Repeal of New Jersey Estate Tax. On October 14th, Governor Christie signed into law a bill eliminating New Jersey’s state estate tax. Below are the highlights:
- Beginning January 1, 2017, the New Jersey estate tax exemption will increase from $675,000 to $2,000,000. This means that the increased exemption will be available for individuals dying in 2017.
- Beginning January 1, 2018, the New Jersey estate tax will be eliminated in full.
- The NJ inheritance tax still remains. The NJ inheritance tax is a death tax imposed on transfers to beneficiaries who are not charities or spouses, children, grandchildren, or parents of the deceased. The top inheritance tax rate remains at 16%, but whether it is imposed and what rate applies will depend on the amounts given to each beneficiary and his or her relationship to the decedent. NJ residents who are leaving property to less immediate family members – such as cousins or siblings – may care about the inheritance tax.
New Beneficiary Notice Requirements for NJ Trusts. NJ recently adopted the Uniform Trust Code, which changes a trustee’s duty to report certain trust information to beneficiaries. The most important provisions are:
- Trustees of existing NJ trusts must now generally disclose the trust’s existence to certain trust beneficiaries, and keep them regularly informed about the trust.
- Trusts created after July 2016 can “opt out” of the notice requirements above by including specific language to that effect in the trust agreement. The trust cannot, however, opt out of the trustee’s duty to respond to an affirmative request for information by a beneficiary who is age 35 and over.

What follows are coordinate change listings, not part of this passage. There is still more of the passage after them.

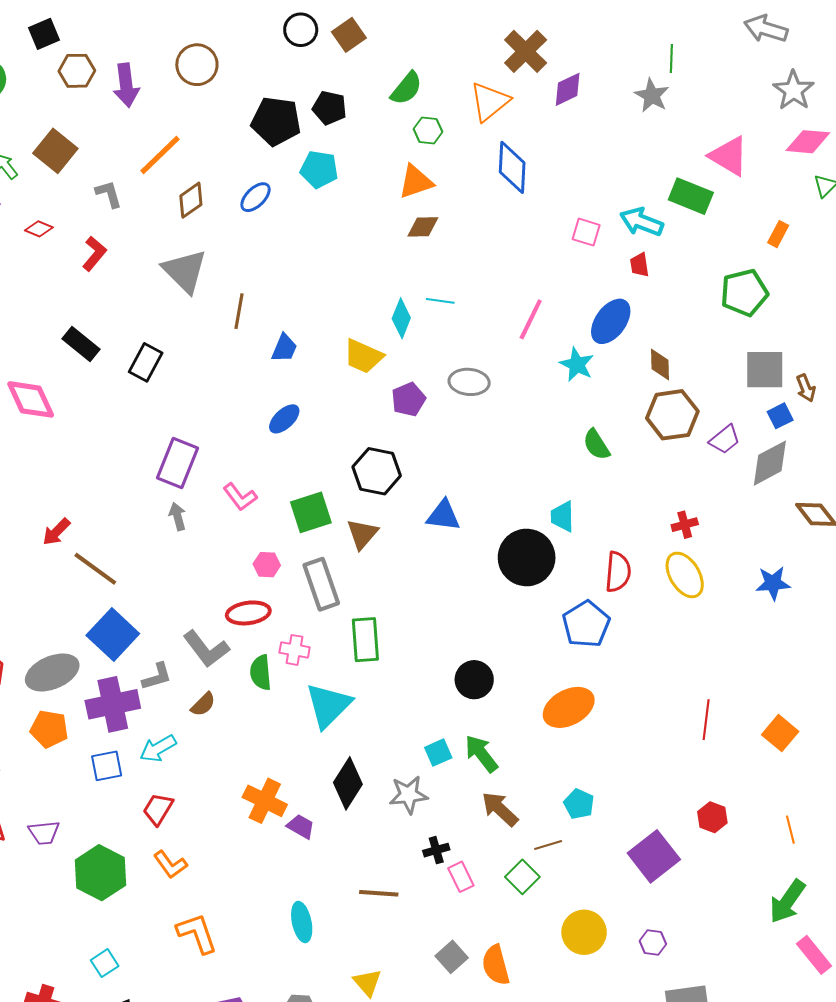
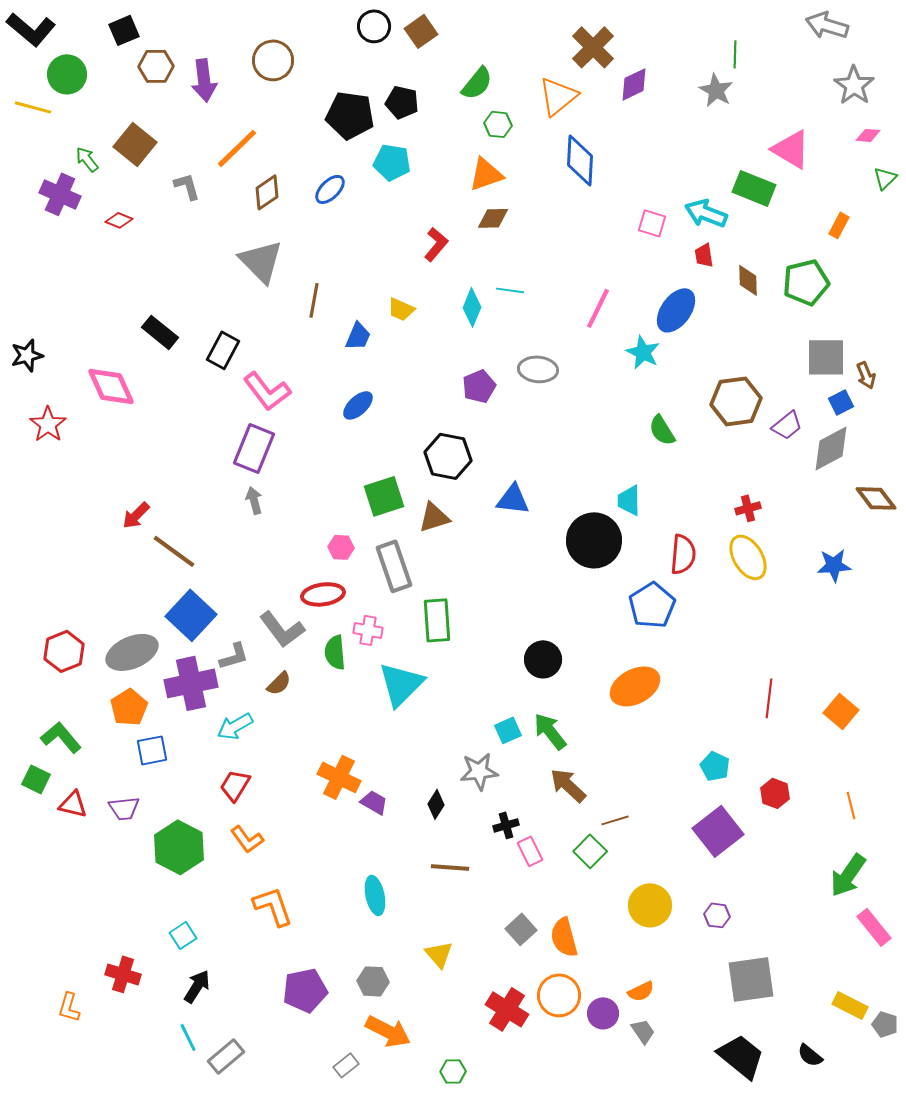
pink diamond: (808, 142) -> (868, 135), size x0.6
red L-shape: (94, 254) -> (436, 244), moved
yellow trapezoid: (363, 356) -> (401, 309), moved, size x0.7
brown diamond: (660, 364) -> (748, 280), moved
pink L-shape: (240, 497) -> (267, 391), moved, size x1.4
brown triangle: (362, 534) -> (434, 517), turned 32
orange pentagon: (49, 729) -> (129, 707), turned 30
blue square: (107, 766) -> (152, 750), moved
black diamond: (348, 783) -> (436, 804), moved, size x0.6
cyan pentagon: (579, 804) -> (715, 766), moved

Recommendations. NJ residents should review their estate plans in light of the estate tax repeal to understand the potential impact of the new law. For example, a Will may direct that a trust for spouse be created with an amount that would have been $675,000 under the old law, but will be much more than that under the new law. Some individuals may not have intended for a larger amount to pass to a trust but, instead, would prefer more to pass outright to a surviving spouse.
In addition, individuals who are trustees of NJ trusts should contact an attorney to discuss compliance with the new beneficiary notice requirements. Trustees will need to determine the trust beneficiaries to whom trust information must be sent, and how often. Grantors of NJ trusts should also discuss these beneficiary notice requirements with their trustees, in order to better understand the practical implications of these new requirements.